> **Task requirements**
Copy, from the entries below, each line where the word "thuật" can be found.

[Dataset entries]
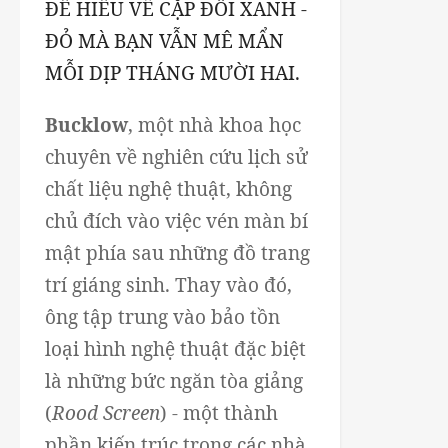
ĐỂ HIỂU VỀ CẶP ĐÔI XANH -
ĐỎ MÀ BẠN VẪN MÊ MẨN
MỖI DỊP THÁNG MƯỜI HAI.
Bucklow
, một nhà khoa học
chuyên về nghiên cứu lịch sử
chất liệu nghệ thuật, không
chủ đích vào việc vén màn bí
mật phía sau những đồ trang
trí giáng sinh. Thay vào đó,
ông tập trung vào bảo tồn
loại hình nghệ thuật đặc biệt
là những bức ngăn tòa giảng
(
Rood Screen
) - một thành
phần kiến trúc trong các nhà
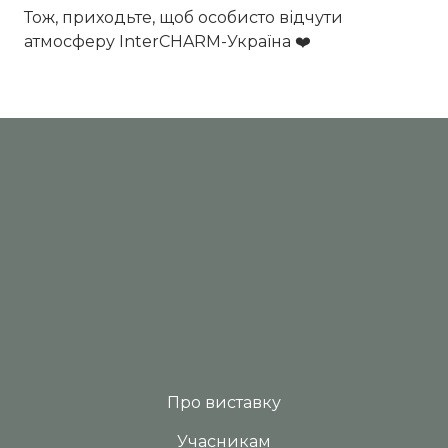
Тож, приходьте, щоб особисто відчути
атмосферу InterCHARM-Україна ❤️
Про виставку
Учасникам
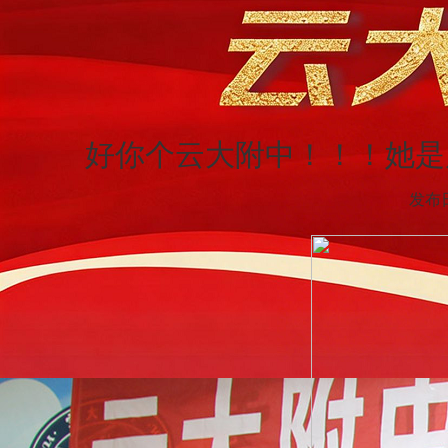
好你个云大附中！！！她是
发布日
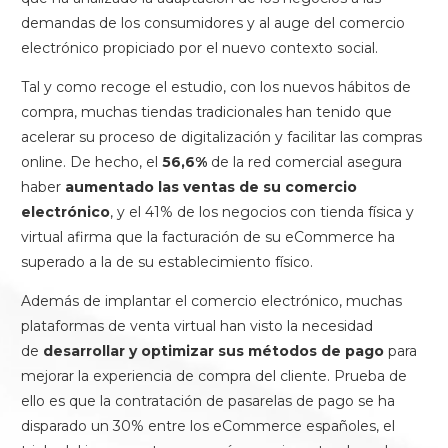
demandas de los consumidores y al auge del comercio
electrónico propiciado por el nuevo contexto social.
Tal y como recoge el estudio, con los nuevos hábitos de
compra, muchas tiendas tradicionales han tenido que
acelerar su proceso de digitalización y facilitar las compras
online. De hecho, el
56,6%
de la red comercial asegura
haber
aumentado las ventas de su comercio
electrónico
, y el 41% de los negocios con tienda física y
virtual afirma que la facturación de su eCommerce ha
superado a la de su establecimiento físico.
Además de implantar el comercio electrónico, muchas
plataformas de venta virtual han visto la necesidad
de
desarrollar y optimizar sus métodos de pago
para
mejorar la experiencia de compra del cliente. Prueba de
ello es que la contratación de pasarelas de pago se ha
disparado un 30% entre los eCommerce españoles, el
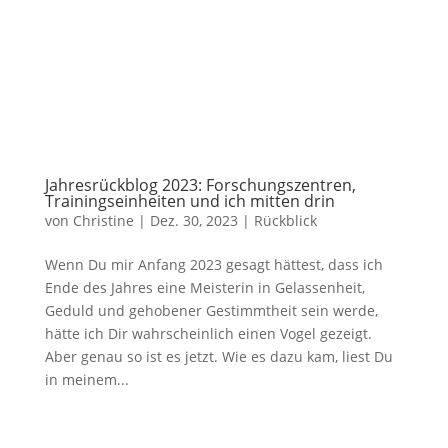
Jahresrückblog 2023: Forschungszentren,
Trainingseinheiten und ich mitten drin
von
Christine
|
Dez. 30, 2023
|
Rückblick
Wenn Du mir Anfang 2023 gesagt hättest, dass ich
Ende des Jahres eine Meisterin in Gelassenheit,
Geduld und gehobener Gestimmtheit sein werde,
hätte ich Dir wahrscheinlich einen Vogel gezeigt.
Aber genau so ist es jetzt. Wie es dazu kam, liest Du
in meinem...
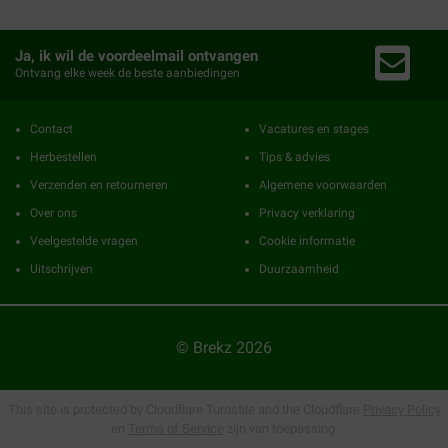
Ja, ik wil de voordeelmail ontvangen
Ontvang elke week de beste aanbiedingen
Contact
Vacatures en stages
Herbestellen
Tips & advies
Verzenden en retourneren
Algemene voorwaarden
Over ons
Privacy verklaring
Veelgestelde vragen
Cookie informatie
Uitschrijven
Duurzaamheid
© Brekz 2026
This site is protected by Cloudflare Turnstile and the Cloudflare
Privacy Policy
en
Terms of Service
zijn van toepassing.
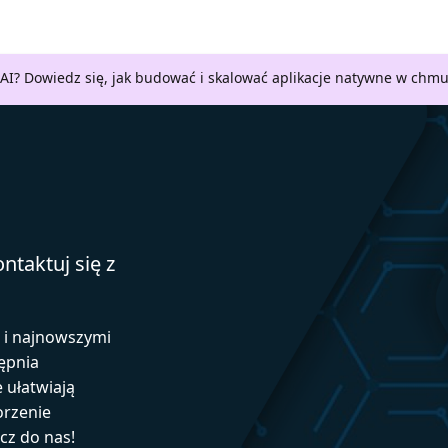
AI? Dowiedz się, jak budować i skalować aplikacje natywne w chm
ntaktuj się z
ą i najnowszymi
ępnia
e ułatwiają
orzenie
ącz do nas!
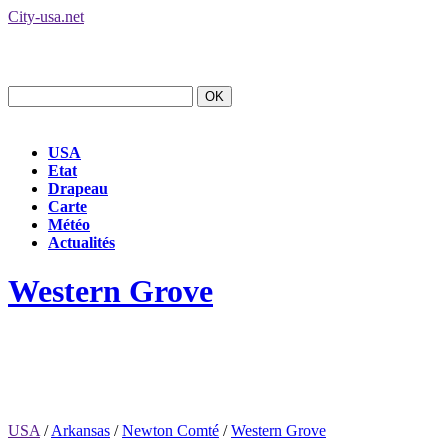
City-usa.net
USA
Etat
Drapeau
Carte
Météo
Actualités
Western Grove
USA
/
Arkansas
/
Newton Comté
/
Western Grove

> **Exercise output**
chất liệu nghệ thuật, không
loại hình nghệ thuật đặc biệt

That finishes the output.